Naja in über 700 Stunden fährt man doch recht viel^^. Ich hab jedes mindestens 2 mal gefahren. Aber klar gewisse Auto fahr ich auch bevorzugter.
Was das sammeln angeht so gibt es nunmal auch Menschen die das tun wollen. Jeder spielt anders deswegen habe ich Trophäen genannt. Meine Freundin sammelt die zb auf der PS4 liebend gerne und da darf es einfach keine DLCs oder Micros geben die diesen "Wettbewerb" stören.
Deswegen hab ich bei Forza bewusst das VIPpaket gewählt. (Es ist zwar kein PS4 Spiel aber es passte gerade so schön!)


----------



## Worrel (16. November 2018)

Rabowke schrieb:


> ... und wieviel Mounts kann man im Spiel freispielen? 100?


Knapp daneben. 400-500 werden's wohl aktuell sein.



> Worauf ich hinaus will ... du bist doch durch etwas kosmetischem nicht im Nachteil, find ich jedenfalls.
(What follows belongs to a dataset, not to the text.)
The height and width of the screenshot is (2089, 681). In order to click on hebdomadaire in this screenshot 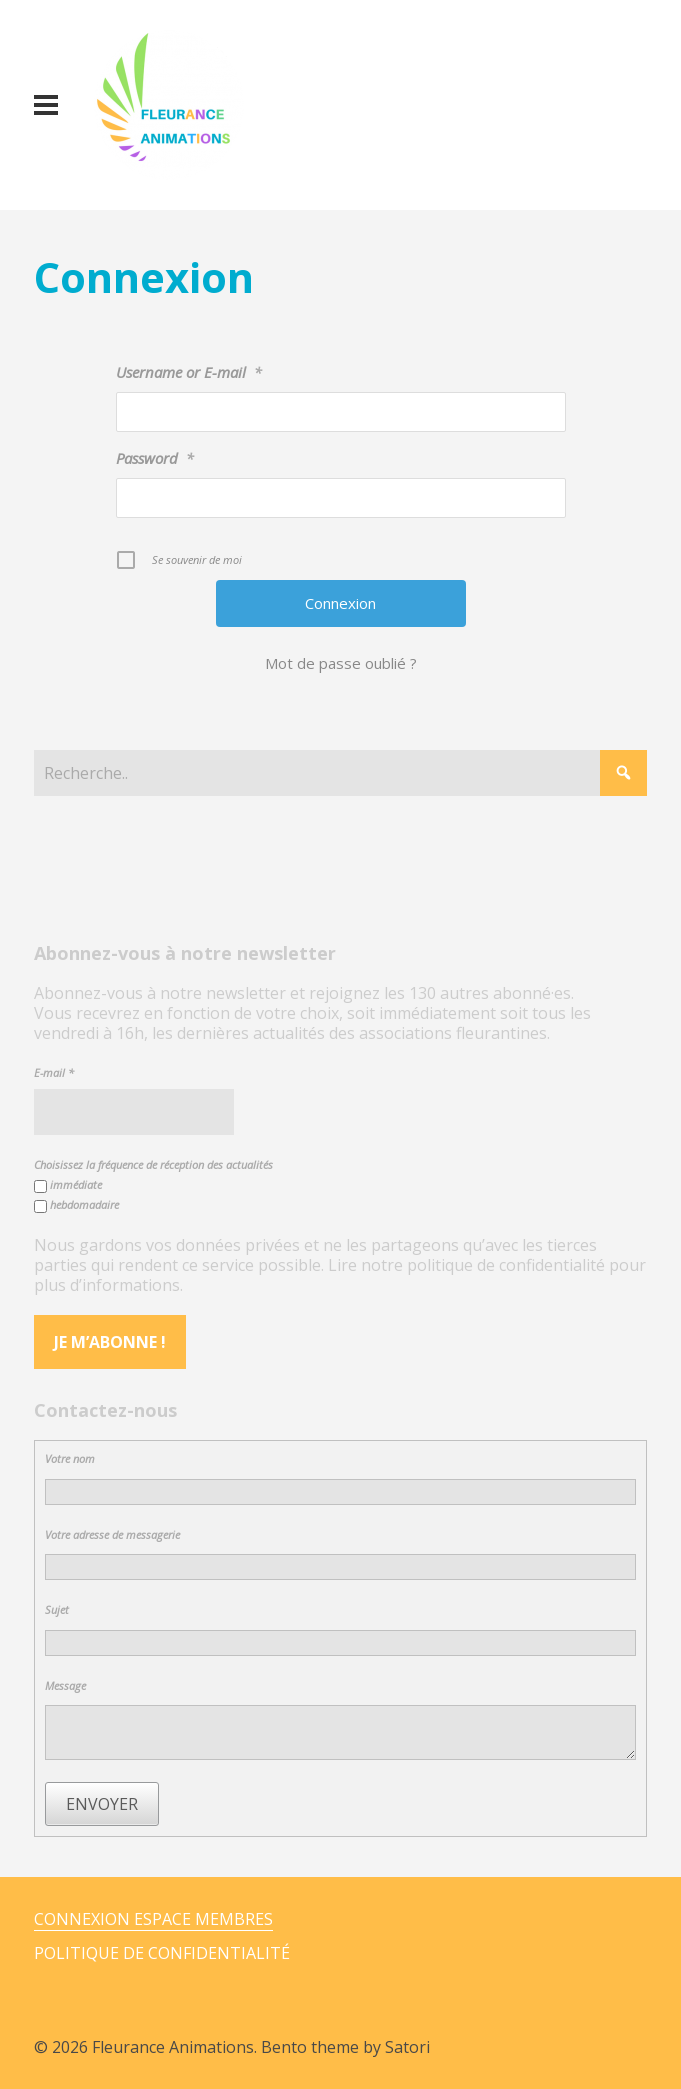 , I will do `click(76, 1205)`.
Die Mounts sind nicht schneller als die frei verfügbaren Mounts, glaub ich jedenfalls.


Sicher gibt es keinen Nachteil gegenüber anderen Spielern, die sich regelmäßig DLCs, Mounts und Lootboxen kaufen -

- aber es gibt einen Nachteil, wenn man den Skin, die Ausrüstung oder das Mount nur gegen Geld bekommt oder wenn man dem Lootbox Generator sein Erstgeborenes opfert, anstatt das einfach gezielt freispielen zu können.


----------



## TobiWan82 (16. November 2018)

> .....und sie haben laut ihm auch maßgeblich dazu beigetragen, dass Spiele immer populärer geworden sind.
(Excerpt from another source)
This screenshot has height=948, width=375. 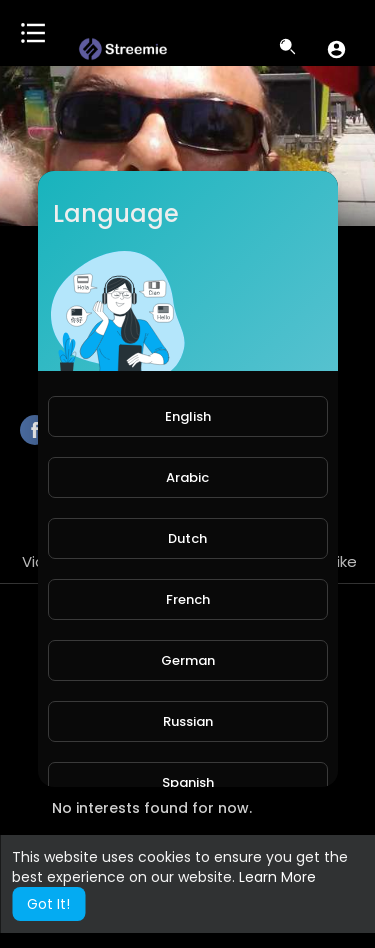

Wirklich? Hat ein bisschen was von: "Was war zuerst da, Huhn oder Ei?" 
Für mich war eigentlich eher der Schluss, dass man so ein Blödsinn wie Lootboxen einbaut kommt daher das Gaming immer beliebter geworden ist und man so eine breitere Masse hat, so dass man auch an genügend Wales kommt denen man das verkaufen kann. Auf die Idee das Pferd von hinten aufzuzäumen wäre ich im Leben nicht gekommen. Ich lasse mich da aber gerne eines besseren belehren wenn da jemand was weiß.

Ansonsten ist das Argument das Spiele in der Entwicklung ja so deutlich teurer geworden sind offensichtlich nicht ganz haltbar. Die Industrie hat, wie jede andere auch, im Laufe der Jahre ihre Effizienzen massiv gesteigert und auch der Markt ist um ein vielfaches breiter geworden als er vor X Jahren war.
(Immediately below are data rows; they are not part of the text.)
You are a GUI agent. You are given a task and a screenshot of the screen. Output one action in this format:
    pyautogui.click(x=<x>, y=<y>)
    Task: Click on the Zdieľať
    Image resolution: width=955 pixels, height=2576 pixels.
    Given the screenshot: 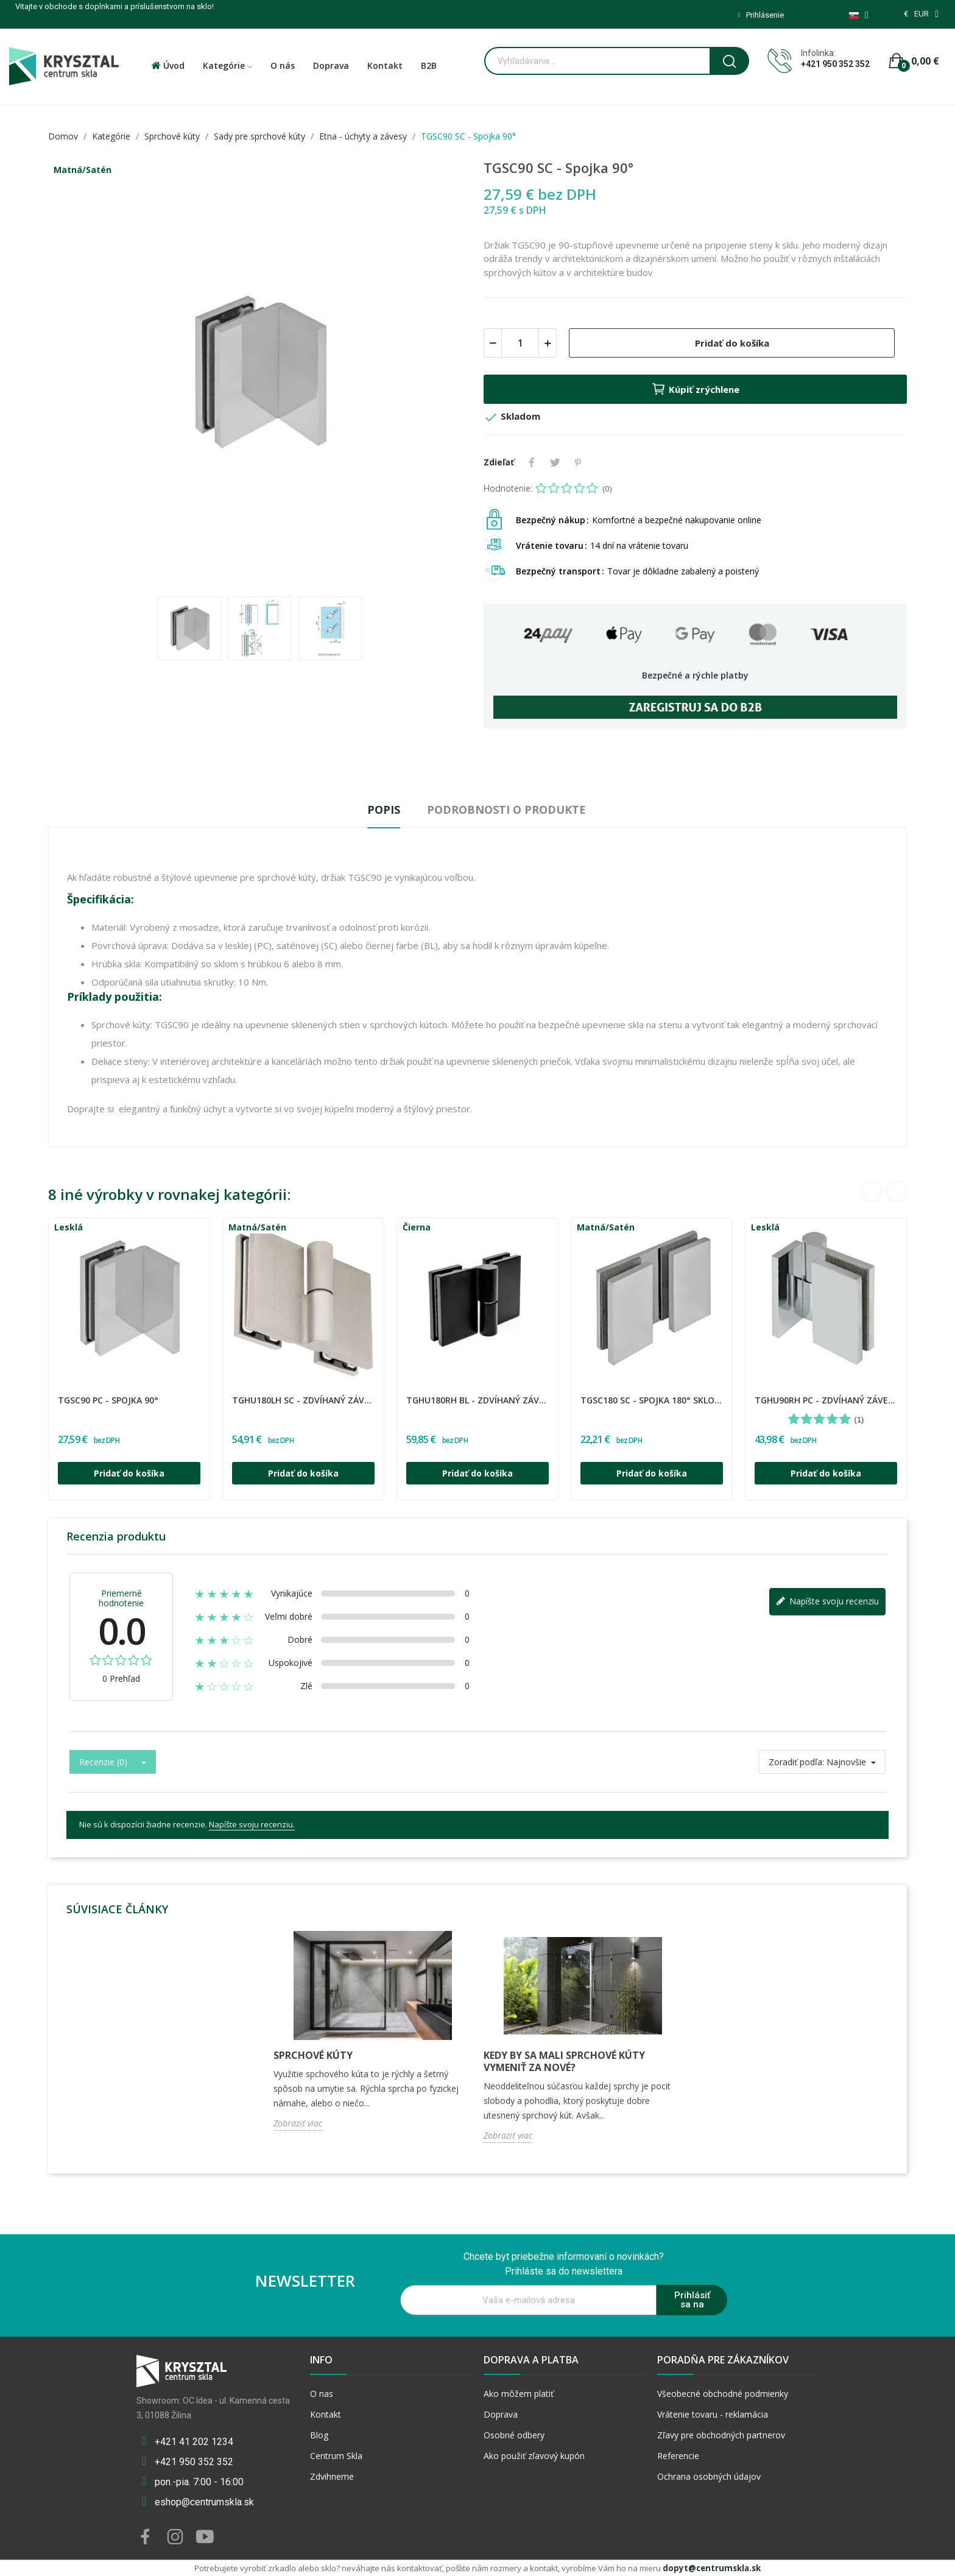 What is the action you would take?
    pyautogui.click(x=531, y=462)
Auch das Lootboxen einem egal sein können, sehe ich nicht so. Das liegt letztlich in der Natur des Marktes, dass sich ein iteratives Produkt im Laufe der Zeit an seine Kunden ausrichtet. Lootboxen sind dabei in immer größer werdenden Umfang die Teile des Gesamtproduktes die mit geringem Einsatz hohe Gewinne produzieren. Ergo wird sich die Spieleindustrie auch immer weiter in Richtung Bevorzugung derer die konstant weiterzahlen  bewegen. Die ersten Anzeichen sieht man ja seit einer Weile in Form von GaaS, bei dem der Name bereits sagt, dass das Spiel eben nur noch ein Service ist, das Produkt sind die Lootboxen.


----------



## devilsreject (16. November 2018)

hannes3120 schrieb:


> Naja - vor 30 Jahren mussten Spiele noch so entwickelt werden damit sie gerade so noch lauffähig waren weil die Hardware noch nicht so leistungsstark war. Wenn man heute ein Spiel entwickeln will welches Aktuelle Hardware voll ausnutzt (mehr oder weniger die Definition von AAA) dann ist der Aufwand ungleich größer als damals, da Level größer und Texturen hochauflösender sind und die zusätzliche Rechenleistung eine Reihe immer komplexer werdender Systeme erlaubt, welche dann oft auch ausgenutzt werden will.



Kann man so nicht sagen, in gleichem Ausmaß haben sich auch Programme entwickelt mit denen alle Entwickler arbeiten, die unterm Strich die Sache auch wieder simplifizieren. Vieles in OpenWorld spielen ist Copy&Past, da brauch man nur mal mit offenen Augen durch die Spielwelt streifen. 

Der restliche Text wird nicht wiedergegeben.